Lines holding the word "over" must be located in the listing below and copied.
BEGIN
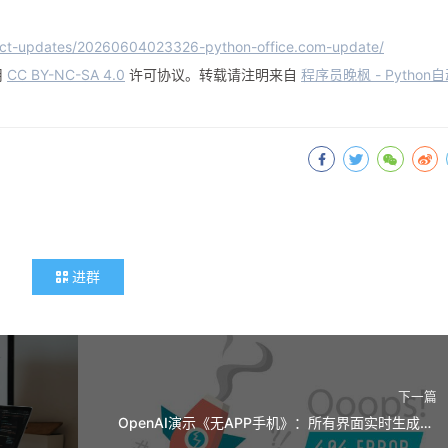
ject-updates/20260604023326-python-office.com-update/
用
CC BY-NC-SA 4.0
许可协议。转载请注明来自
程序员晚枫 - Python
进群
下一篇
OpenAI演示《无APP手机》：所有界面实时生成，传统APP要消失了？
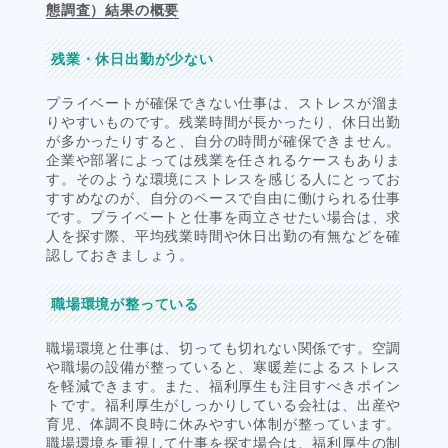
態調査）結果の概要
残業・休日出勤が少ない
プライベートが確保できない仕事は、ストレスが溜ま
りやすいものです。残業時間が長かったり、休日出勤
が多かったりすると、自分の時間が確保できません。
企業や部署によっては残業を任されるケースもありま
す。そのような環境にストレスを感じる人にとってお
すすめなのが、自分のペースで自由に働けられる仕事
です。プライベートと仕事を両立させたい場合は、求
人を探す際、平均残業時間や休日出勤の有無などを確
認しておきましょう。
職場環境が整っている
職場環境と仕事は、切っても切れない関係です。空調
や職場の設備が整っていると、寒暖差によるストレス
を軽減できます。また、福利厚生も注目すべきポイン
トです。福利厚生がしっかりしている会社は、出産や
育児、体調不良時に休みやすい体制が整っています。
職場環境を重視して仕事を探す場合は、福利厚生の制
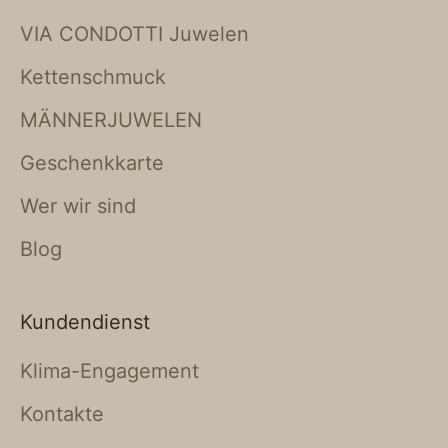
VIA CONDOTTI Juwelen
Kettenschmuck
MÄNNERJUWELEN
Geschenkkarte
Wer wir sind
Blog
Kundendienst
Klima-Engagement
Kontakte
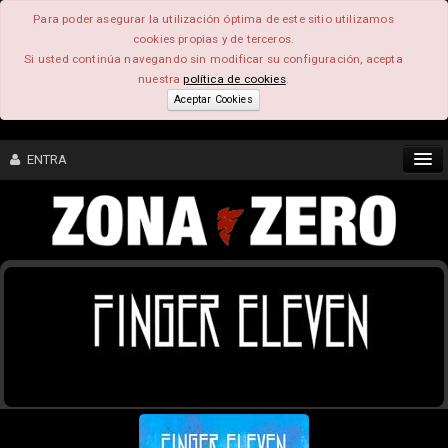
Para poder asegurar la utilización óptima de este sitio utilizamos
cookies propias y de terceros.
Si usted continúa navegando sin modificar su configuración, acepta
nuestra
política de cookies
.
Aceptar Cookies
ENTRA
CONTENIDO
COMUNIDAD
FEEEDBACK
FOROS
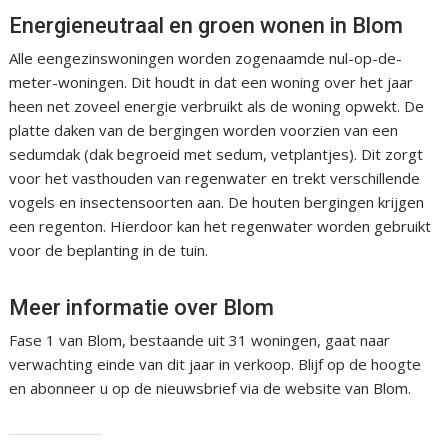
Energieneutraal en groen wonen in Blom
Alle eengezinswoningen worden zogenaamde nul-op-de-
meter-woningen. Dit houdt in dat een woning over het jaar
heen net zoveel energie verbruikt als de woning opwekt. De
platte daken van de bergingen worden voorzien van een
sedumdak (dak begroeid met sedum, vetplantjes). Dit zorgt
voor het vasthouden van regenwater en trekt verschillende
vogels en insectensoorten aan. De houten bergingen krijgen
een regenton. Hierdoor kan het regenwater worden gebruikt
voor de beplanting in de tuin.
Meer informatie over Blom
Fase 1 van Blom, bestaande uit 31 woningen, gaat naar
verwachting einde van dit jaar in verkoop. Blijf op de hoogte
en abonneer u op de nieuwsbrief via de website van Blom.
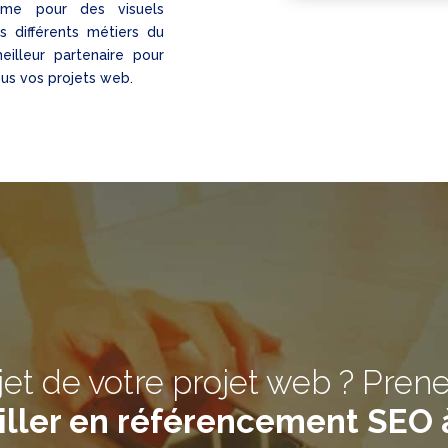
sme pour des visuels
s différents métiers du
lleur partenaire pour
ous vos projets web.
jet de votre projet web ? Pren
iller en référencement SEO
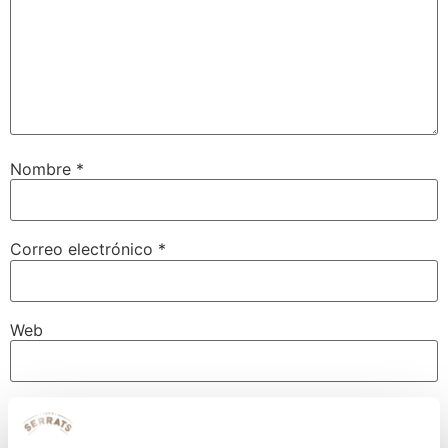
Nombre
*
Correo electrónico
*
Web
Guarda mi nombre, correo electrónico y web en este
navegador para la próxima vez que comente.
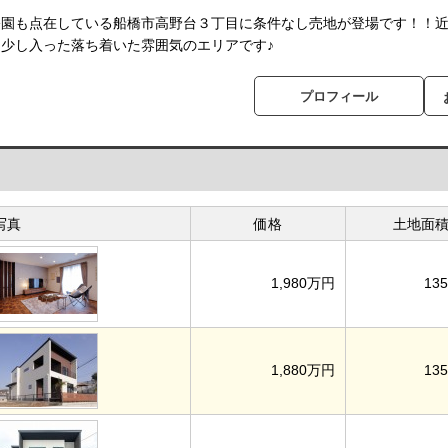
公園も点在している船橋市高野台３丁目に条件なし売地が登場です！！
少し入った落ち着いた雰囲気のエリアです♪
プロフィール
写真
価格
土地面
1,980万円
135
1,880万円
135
END
Answer to the problem
meter-woningen. Dit houdt in dat een woning over het jaar
Meer informatie over Blom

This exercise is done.